What immediately came to mind when he first became aware of the bird deaths in May was the Brood X periodical cicadas, which were emerging in full force in the D.C. area at the time. “Cicada hypotheses [were] easy, in part because I was surrounded by cicadas.” And the local birds were eating a lot of them. “They basically went to a cicada buffet.”

The coincidental timing of the cicada emergence and the uptick in bird deaths sparked several hypotheses. Could some cicadas have be carrying a disease or parasite that was infecting the birds unlucky enough to make a meal of them? Could they have accumulated pesticides or toxins during their 17-year nap that mama birds were unwittingly feeding their nestlings? This isn’t the first time that bird populations have appeared to decline during a big cicada emergence, though the dramatic deaths seem to be new.

By now, cases have cropped up beyond the area where the cicadas were active and are continuing even after the cicadas went away so they seem less likely to be a culprit. Just in case, scientists at the Smithsonian’s Center for Conservation Genomics will analyze dead cicadas and samples from dead and healthy birds to see if there’s any evidence of cicada-borne pathogens.

Social Distancing for Birds

Even though scientists don’t know yet if it’s a transmissible disease or something else, Evans says, “science moves too slow for us to not act in a way that addresses conservation appropriately.” He advises that people take pre-emptive steps to keep their backyard birds healthy.
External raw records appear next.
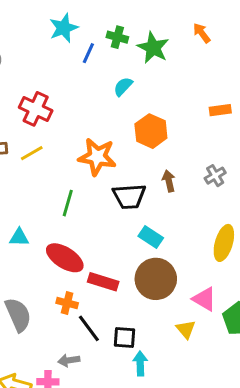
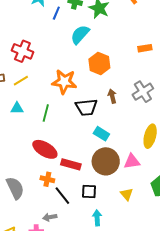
cyan semicircle: (123, 86) -> (80, 35), size x1.5
gray cross: (215, 176) -> (143, 92), size x1.5
cyan triangle: (19, 237) -> (17, 108), moved
pink triangle: (204, 299) -> (132, 161), moved, turned -36
black square: (124, 338) -> (89, 192), moved

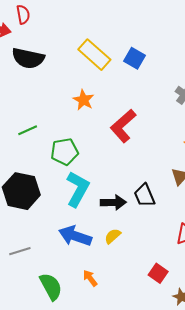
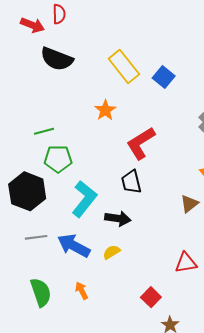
green pentagon: (65, 152) -> (58, 159), moved
black trapezoid: (145, 195) -> (131, 182), moved
gray line: (20, 251) -> (36, 237), moved

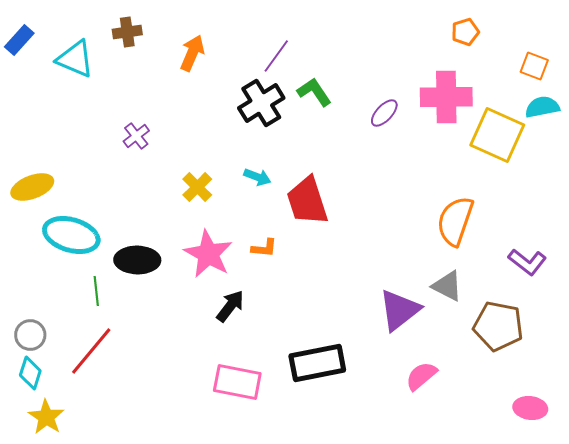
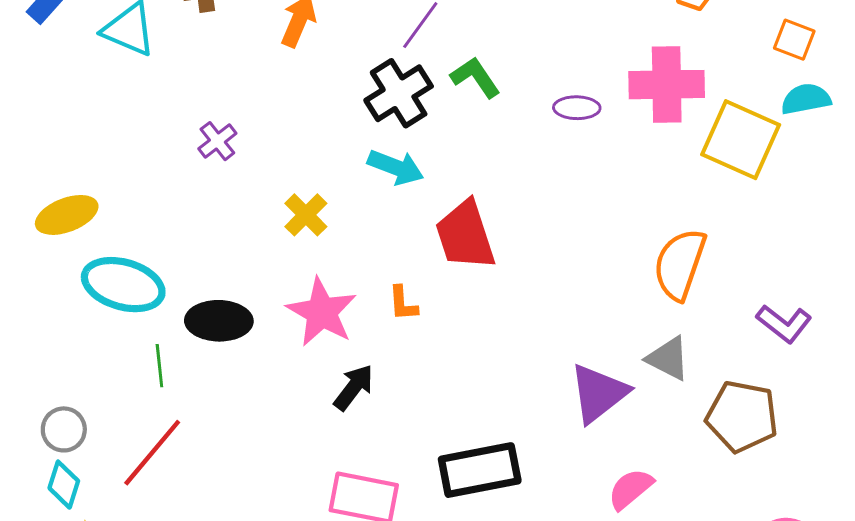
purple ellipse: (384, 113) -> (577, 108), turned 48
cyan arrow: (257, 177) -> (396, 167), moved, size x1.4
orange L-shape: (264, 248) -> (403, 303), turned 80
One strategy for protecting birds from disease is something we’re all familiar with: social distancing. The National Wildlife Health Center advises that you remove bird feeders and bird baths to discourage birds from congregating and potentially spreading illness. Massachusetts issued the same advice even though no cases have been reported in New England. At the very least, Evans says, it’s a good idea to clean your bird feeders weekly with 10 percent bleach to kill any germs that might be lurking. 
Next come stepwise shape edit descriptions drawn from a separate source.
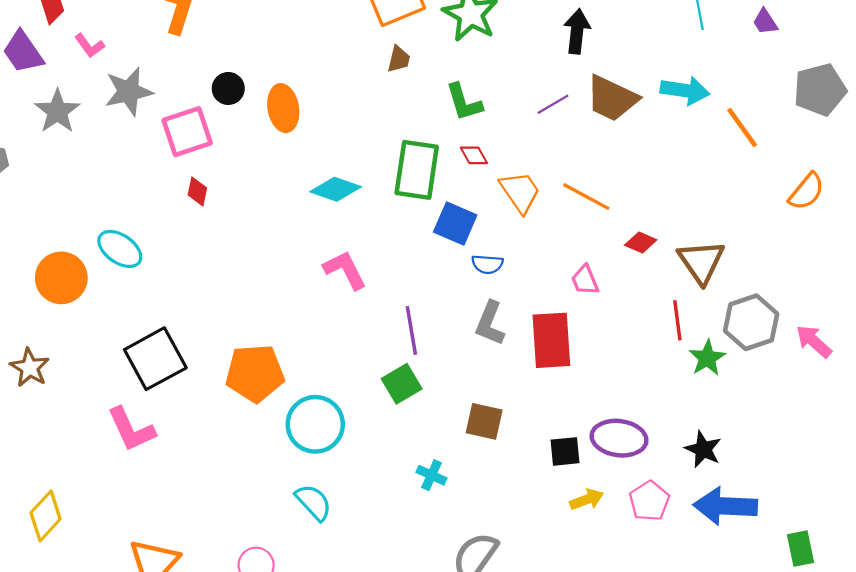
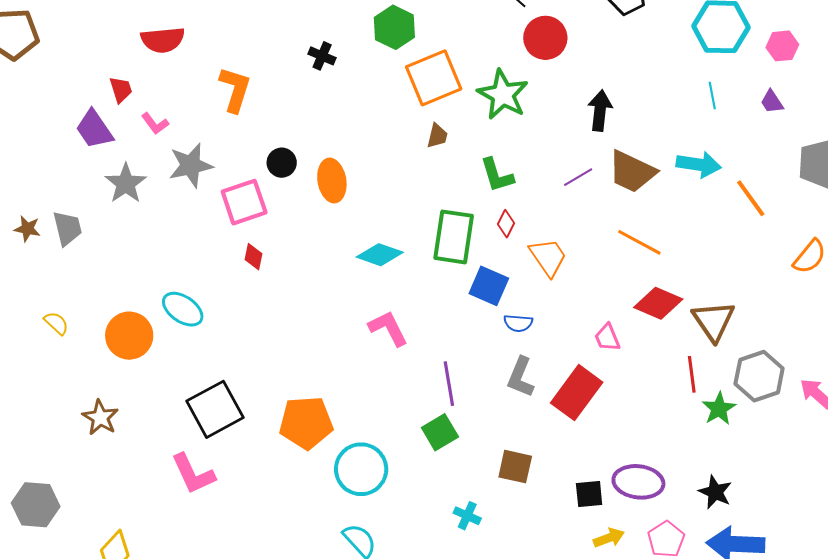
red diamond: (474, 155) -> (506, 224), turned 56
orange line: (586, 197) -> (639, 242), moved
red diamond: (641, 243) -> (658, 303), size x1.6
red rectangle: (551, 340) -> (577, 393), turned 40

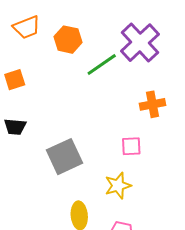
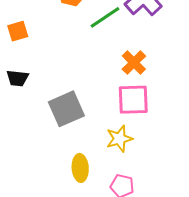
orange cross: (153, 104) -> (134, 63), moved, turned -35
pink square: (131, 146) -> (133, 100), size x1.6

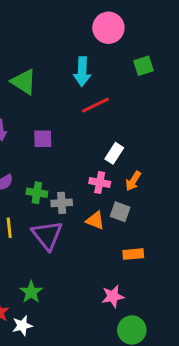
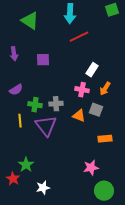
green cross: (37, 193) -> (35, 105), moved
green star: (31, 292) -> (26, 165), moved
white star: (22, 326) -> (43, 188), moved

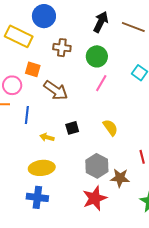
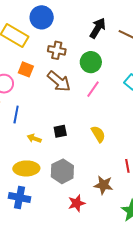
brown arrow: (56, 90) -> (59, 81), moved
gray hexagon: (97, 166) -> (62, 171), moved
red star: (95, 198) -> (77, 203), size x0.7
If you see a sick or dead bird, regardless of whether it’s showing signs of this mystery ailment, contact your local wildlife experts for advice. Avoid handling birds, especially if they appear sick, and keep pets away from sick birds. If you absolutely must touch a bird — for instance, if you’re turning it over to wildlife rehabilitators — wear gloves or put a plastic bag over your hands.

Both Evans and Nemeth stressed how important community science is to helping figure out what’s killing the birds. “People being interested, aware and caring about wildlife health is super important,” says Nemeth. 

Submitting observations of sick and dead birds (even if they died from other causes like to state agencies and the Migratory Bird Center will help ecologists get a better sense of the scope of the problem. The more data they can collect on where and how birds are dying, the better they can identify trends. Long-running citizen science projects like Neighborhood Nestwatch are an invaluable source of baseline bird data. 

Although obviously it’s sad that so many birds are dying, Evans thinks that the level of collaboration and mobilization that this event has sparked could help experts be more prepared to handle future wildlife health crises, especially with the looming threat of climate change. 

“Maybe we'll have the infrastructure in place to address things like this faster,” he says. “So it might actually be good news for wildlife in general.”